Fine dello sciopero al Club Pierre Charron di Parigi? Le attività tornano alla normalità

“Da oggi (ieri, Ndr), torneremo agli orari normali dalle 13 alle 6 del mattino, sette giorni su sette, con l’offerta completa di servizi e di giochi cui siete abituati”. Il tweet del Club Pierre Charron sembra mettere fine allo stato di agitazione della poker room e casa da gioco parigina che andava avanti ormai da 15 giorni, un’enormità. Tempi da azienda metalmeccanica verrebbe da dire. Ma per i diritti dei lavoratori questo ed altro.

Ci sarebbe un accordo, quindi? Di questo non sappiamo ancora i dettagli, tuttavia qualche richiesta sarà stata accolta perché dealer e croupier e baristi facevano davvero sul serio.

Gli orari ridotti erano dovuti allo sciopero da parte della maggior parte dei suoi dipendenti che si erano messi in agitazione dal 18 gennaio.

Pare che sia stato definito un orario di trattativa provvisoria che dovrà essere confermato mercoledì sera, i dipendenti della sala giochi, la sicurezza hanno convenuto di riprendere il lavoro normalmente, mercoledì, per non interrompere più prima l’attività economica del club nell’ottavo arrondissement di Parigi. Solo il bar, per il momento, resta in sciopero.

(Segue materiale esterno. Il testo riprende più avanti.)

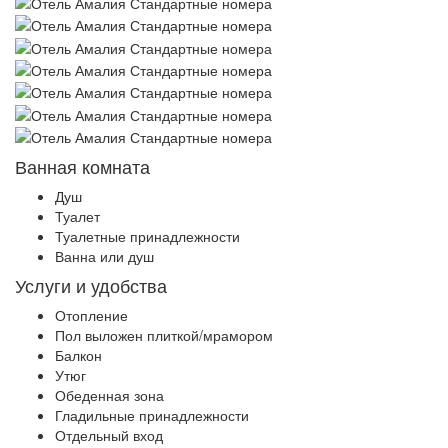
Ванная комната
Душ
Туалет
Туалетные принадлежности
Ванна или душ
Услуги и удобства
Отопление
Пол выложен плиткой/мрамором
Балкон
Утюг
Обеденная зона
Гладильные принадлежности
Отдельный вход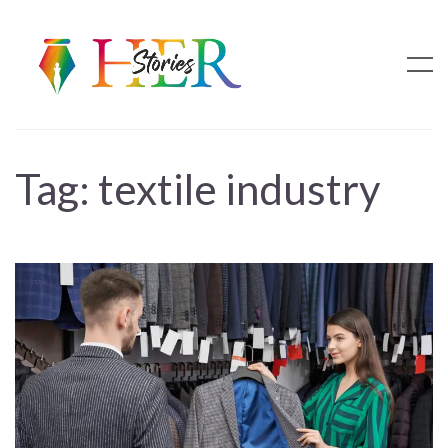
Tag:
textile industry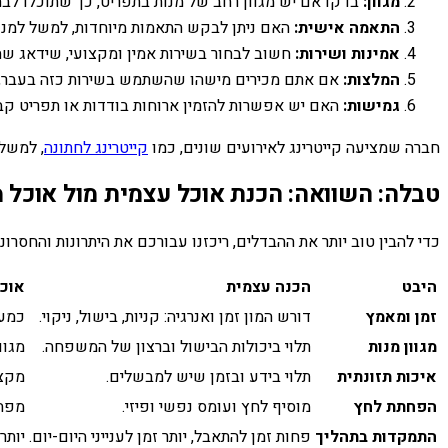
מגוון:
בדקו אם יש מגוון רחב של מנות בתפריט, כך שתוכלו לבח
התאמה אישית:
האם ניתן לבקש התאמות מיוחדות, למשל למנות 
אמינות ושירות:
חשוב לבחור בשירות אמין ומקצועי, שידאג שהא
המלצות:
אם אתם מכירים מישהו שהשתמש בשירות כזה בעבר, ש
גמישות:
האם יש אפשרות להזמין ארוחות בודדות או תפריט קב
חברה שמציעה קייטרינג לאירועים שונים, כמו
קייטרינג לחתונה
, למשל,
טבלה: השוואה: הכנת אוכל עצמית מול אוכל מו
כדי להבין טוב יותר את ההבדלים, ריכזנו עבורכם את היתרונות והחסרונ
היבט
הכנה עצמית
אוכל
זמן ומאמץ
דורש המון זמן ואנרגיה: קניות, בישול, ניקוי.
כמעט
מגוון מנות
תלוי ביכולות הבישול וברצון של המשפחה.
מגוו
איכות תזונתית
תלוי בידע ובזמן שיש למבשלים.
מקצו
הפחתת לחץ
מוסיף לחץ ועומס נפשי ופיזי.
מפחי
התמקדות בתהליך
פחות זמן להתאבל, יותר זמן לענייני היום-יום.
יותר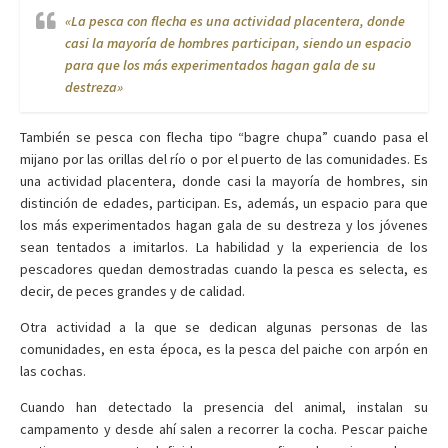
«La pesca con flecha es una actividad placentera, donde
casi la mayoría de hombres participan, siendo un espacio
para que los más experimentados hagan gala de su
destreza»
También se pesca con flecha tipo “bagre chupa” cuando pasa el
mijano por las orillas del río o por el puerto de las comunidades. Es
una actividad placentera, donde casi la mayoría de hombres, sin
distinción de edades, participan. Es, además, un espacio para que
los más experimentados hagan gala de su destreza y los jóvenes
sean tentados a imitarlos. La habilidad y la experiencia de los
pescadores quedan demostradas cuando la pesca es selecta, es
decir, de peces grandes y de calidad.
Otra actividad a la que se dedican algunas personas de las
comunidades, en esta época, es la pesca del paiche con arpón en
las cochas.
Cuando han detectado la presencia del animal, instalan su
campamento y desde ahí salen a recorrer la cocha. Pescar paiche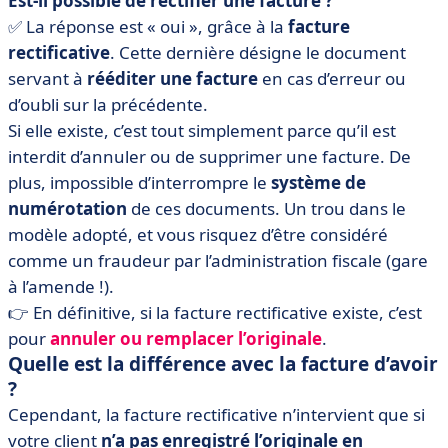
Est-il possible de rectifier une facture ?
✅ La réponse est «
oui
», grâce à la
facture
rectificative
. Cette dernière désigne le document
servant à
rééditer une facture
en cas d’erreur ou
d’oubli sur la précédente.
Si elle existe, c’est tout simplement parce qu’il est
interdit d’annuler ou de supprimer une facture. De
plus, impossible d’interrompre le
système de
numérotation
de ces documents. Un trou dans le
modèle adopté, et vous risquez d’être considéré
comme un fraudeur par l’administration fiscale (gare
à l’amende !).
👉 En définitive, si la facture rectificative existe, c’est
pour
annuler ou remplacer l’originale
.
Quelle est la différence avec la facture d’avoir
?
Cependant, la facture rectificative n’intervient que si
votre client
n’a pas enregistré l’originale en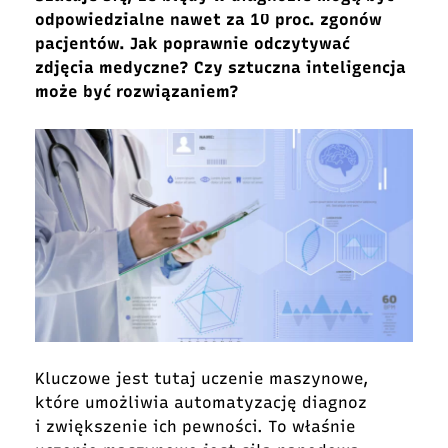
odpowiedzialne nawet za 10 proc. zgonów
pacjentów. Jak poprawnie odczytywać
zdjęcia medyczne? Czy sztuczna inteligencja
może być rozwiązaniem?
Kluczowe jest tutaj uczenie maszynowe,
które umożliwia automatyzację diagnoz
i zwiększenie ich pewności. To właśnie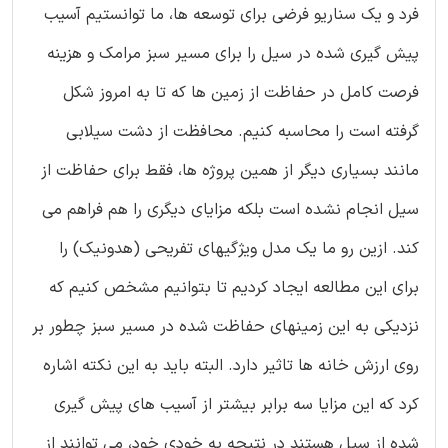
فرد و یک سناریو فرضی برای توسعه ها، ما توانستیم آسیب
پیش گیری شده در سیل را برای مسیر سبز مرامک و هزینه
فرصت کامل در حفاظت از زمین ها که تا به امروز شکل
گرفته است را محاسبه کنیم. محافظت از دشت سیلابی
مانند بسیاری دیگر از همین پروژه ها، فقط برای حفاظت از
سیل انجام نشده است بلکه مزایای دیگری را هم فراهم می
کند. ازین رو ما یک مدل ویژگیهای تفریحی (هدونیک) را
برای این مطالعه ایجاد کردیم تا بتوانیم مشخص کنیم که
نزدیکی به این زمینهای حفاظت شده در مسیر سبز چطور بر
روی ارزش خانه ها تاثیر دارد. البته باید به این نکته اشاره
کرد که این مزایا سه برابر بیشتر از آسیب های پیش گیری
شده از سیل هستند در نتیجه به خودی خود، می توانند از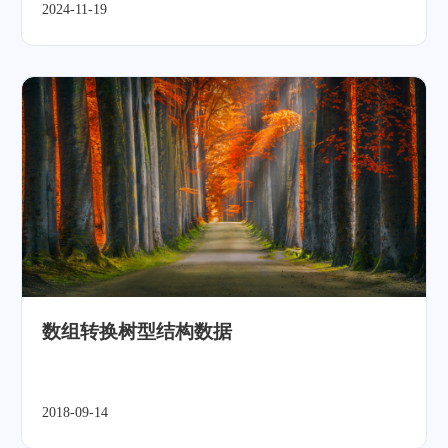
2024-11-19
数组转换树型结构数据
2018-09-14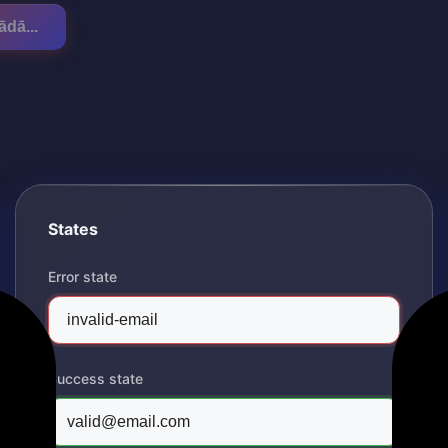
ādā...
States
Error state
Success state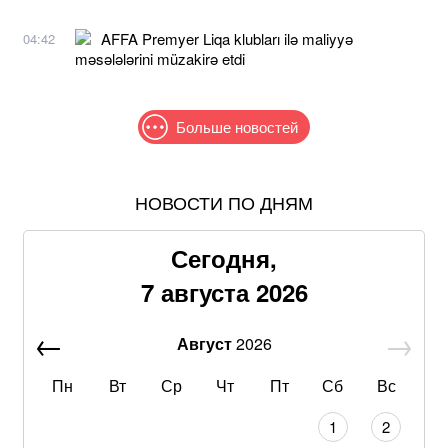
AFFA Premyer Liqa klubları ilə maliyyə
04:42
məsələlərini müzakirə etdi
Больше новостей
НОВОСТИ ПО ДНЯМ
Самый полезный десерт для сердца, который легко
приготовить своими руками
Сегодня,
Американская модель Алекса Коллинз порадовала
7 августа 2026
поклонников откровенной фотосессией
Август
2026
В Офисе президента рассказали, рассматривают ли
возвращение Федорова в Минобороны
Пн
Вт
Ср
Чт
Пт
Сб
Вс
САП просит назначить Стефанишиной залог в
1
2
размере 13,3 млн гривен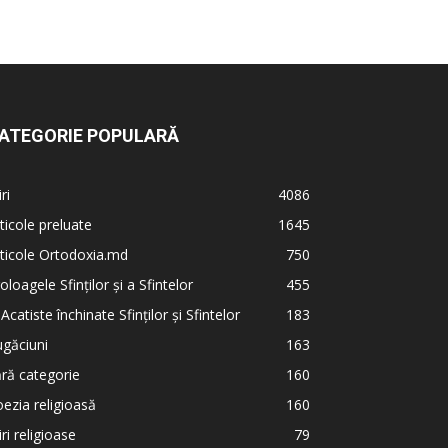
ATEGORIE POPULARĂ
iri
4086
ticole preluate
1645
ticole Ortodoxia.md
750
oloagele Sfinților și a Sfintelor
455
 Acatiste închinate Sfinților și Sfintelor
183
găciuni
163
ră categorie
160
ezia religioasă
160
iri religioase
79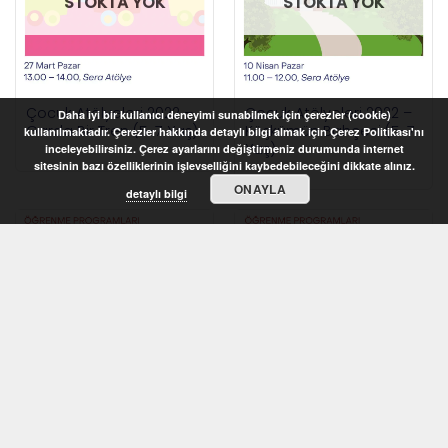
STOKTA YOK
STOKTA YOK
Çocuk Atölyeleri 2022 –
Çocuk Atölyeleri 2022 –
Daha iyi bir kullanıcı deneyimi sunabilmek için çerezler (cookie)
Garda Bir Tren (5-7 Yaş)
Köşkümün Bahçesi (5-7
kullanılmaktadır. Çerezler hakkında detaylı bilgi almak için Çerez Politikası'nı
Yaş)
inceleyebilirsiniz. Çerez ayarlarını değiştirmeniz durumunda internet
sitesinin bazı özelliklerinin işlevselliğini kaybedebileceğini dikkate alınız.
ONAYLA
detaylı bilgi
STOKTA YOK
STOKTA YOK
Çocuk Atölyeleri 2022 –
Çocuk Atölyeleri 2022 –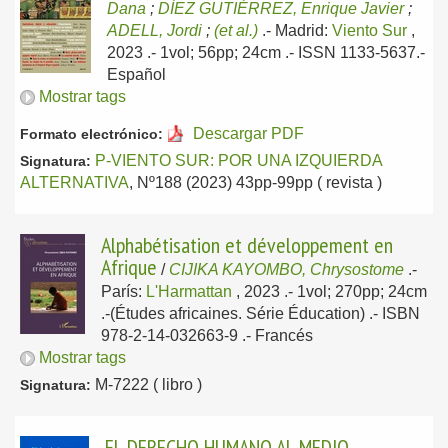
Dana
;
DÍEZ GUTIÉRREZ, Enrique Javier
;
ADELL, Jordi
;
(et al.)
.-
Madrid:
Viento Sur
,
2023
.- 1vol; 56pp; 24cm .- ISSN 1133-5637.-
Español
Mostrar tags
Descargar PDF
Formato electrónico:
P-VIENTO SUR: POR UNA IZQUIERDA
Signatura:
ALTERNATIVA
, Nº188 (2023) 43pp-99pp ( revista )
Alphabétisation et développement en
Afrique
/
CIJIKA KAYOMBO, Chrysostome
.-
París:
L'Harmattan
, 2023
.- 1vol; 270pp; 24cm
.-(Études africaines. Série Éducation) .- ISBN
978-2-14-032663-9 .-
Francés
Mostrar tags
M-7222 ( libro )
Signatura:
EL DERECHO HUMANO AL MEDIO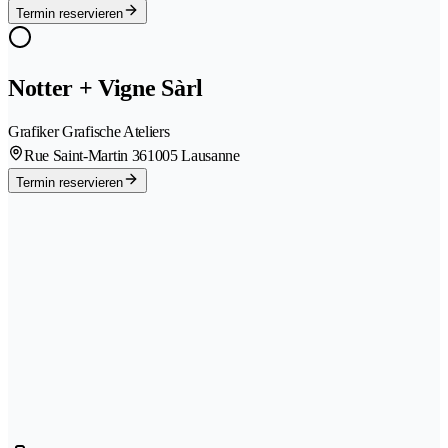
Termin reservieren
Notter + Vigne Sàrl
Grafiker Grafische Ateliers
Rue Saint-Martin 36
1005 Lausanne
Termin reservieren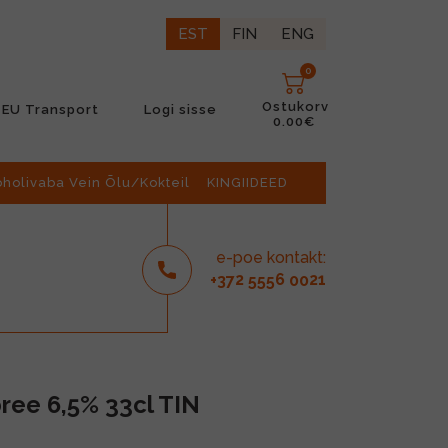
EST
FIN
ENG
0
Ostukorv
EU Transport
Logi sisse
0.00€
oholivaba Vein Õlu/Kokteil
KINGIIDEED
e-poe kontakt:
2
6
21
+37
555
00
ee 6,5% 33cl TIN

Quali sono le richieste? Al centro delle rivendicazioni c’è ovviamente anche la questione dei salari e della gestione delle mance. E non sono da sottovalutare anche le questioni sanitarie e di sicurezza.
Oltre ai soldi ci sono anche richieste di organizzare incontri periodici tra un rappresentante di ciascun dipartimento e un consiglio per comprendere meglio le esigenze del Club e dei suoi dipendenti.
Altri temi, tra i 20 punti, sarebbero la pianificazione, la contabilizzazione delle ore lavorate o anche l’assistenza amministrativa per le pratiche dei dipendenti stranieri.